There are many ways to accomplish overclocking. Some guys take RAM right out of the picture by setting the divider to DDR166 and then see how high the CPU will go. They’ll then do the same to RAM and when both maxes are known they’ll balance them together. Others have different methods but you get the picture. Trial and error and keep records as you go along.
Testing:
After you have an aggressive overclock and everything is stable you need to stress the system with something like Prime or another program to make sure you have really hit all the numbers right and the system is happy, temps are good and you are stable at all loads. There are lot's of testing programs out there and in this topic there is a link to most of them provided by 4Qman. The good news is they are all free! I would suggest, at minimum, the following tests:
http://overclockerzforum.com/phpbb2/viewtopic.php?t=253
1. Test the ram after changes using Memtest86 via a bootable floppy.
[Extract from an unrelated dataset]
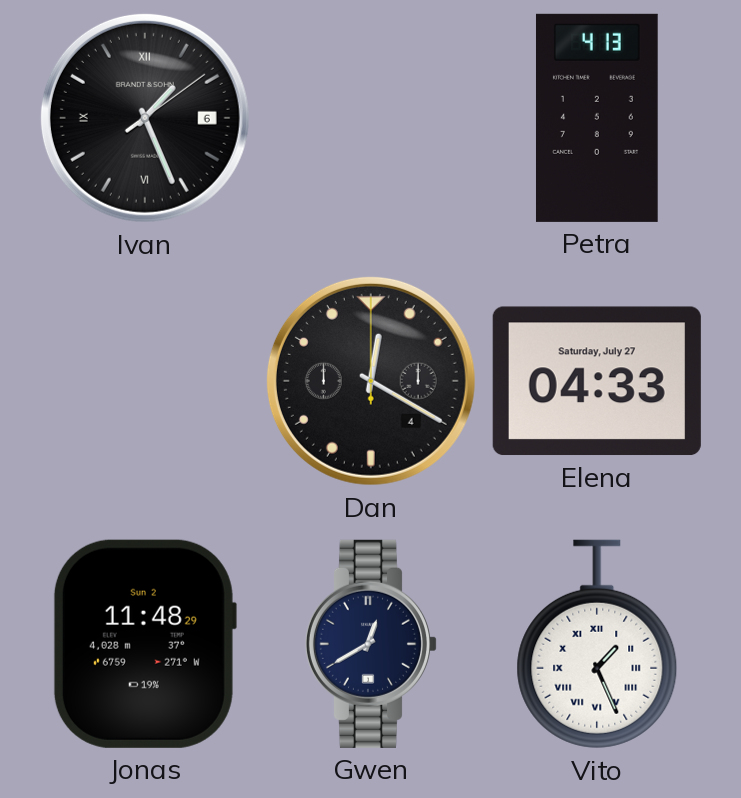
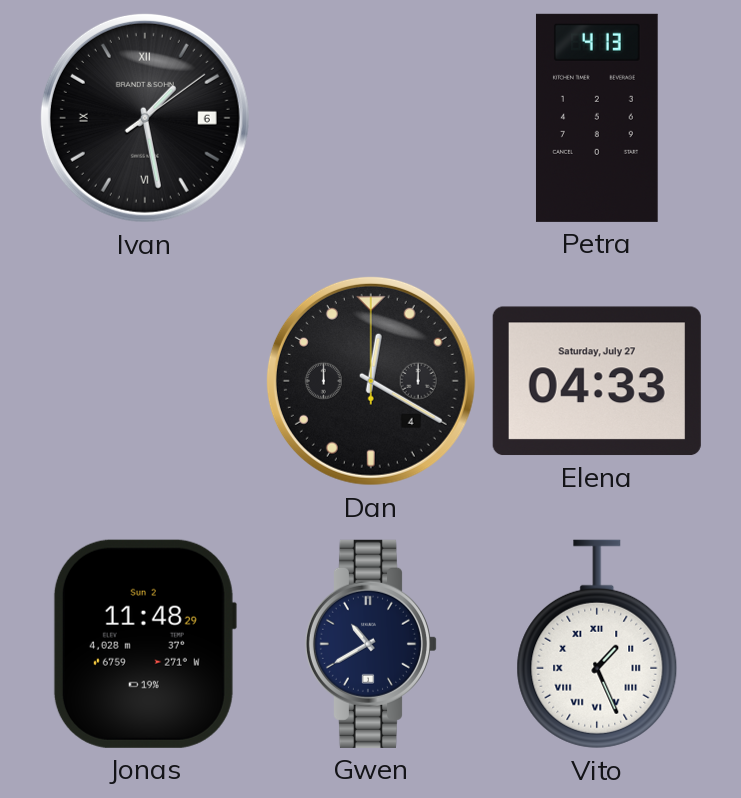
Ivan: 1:26 -> 1:28
Gwen: 12:40 -> 10:40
Too aggressive settings will cause memory to corrupt data and render your system inoperable. Memtest will see this and report errors. It doesn't guarantee your settings are good but it will tell you if they are bad.
2.Testing
4Qman suggests the following testing regimen:
When testing the overclock its always best to use more than 1 test, many regard the Prime code the best test. Mainly as Super PI may pass 32mb run but Prime may still fail.
I believe the best stage of testing a overclock is the following...
Memtest86 Test#5 & 8# - Super PI 32M - Prime 95
I use the above always running Super PI 32mb when testing Ram as it is very good at test.
I normally run memtest86 Test#5 for around 10-15minutes then go into windows and run a 32M super PI. If this completes fine I will run the system overnight with Prime95 Toucher Test.
A good game of BF2 will soon decide if your system is Solid. Smile Ive seen many get there systems solid in Test ie Super PI yet still crash under 3D load.
I agree with 4Qman that BF2 is almost the defacto tester of an overclock. It is such a buggy and sensitive program that any instability will crash it instantly.
OK this has gotten a lot longer than I wanted but I hope it has addressed those overclocking questions you may have had and that you will now have the ability to access overclocking sites and understand what the pros are talking about. As said at the start, this is a guide for beginners and should not be the only thing you go by. Go to the Overclocker Forums and read what they have to say and watch what they do. And as always, have fun, this is why we build our own.
I’d like to say thanks to Roderick and 4Q for helping with this guide and offering many valuable suggestions and Arlie for his proofreading services.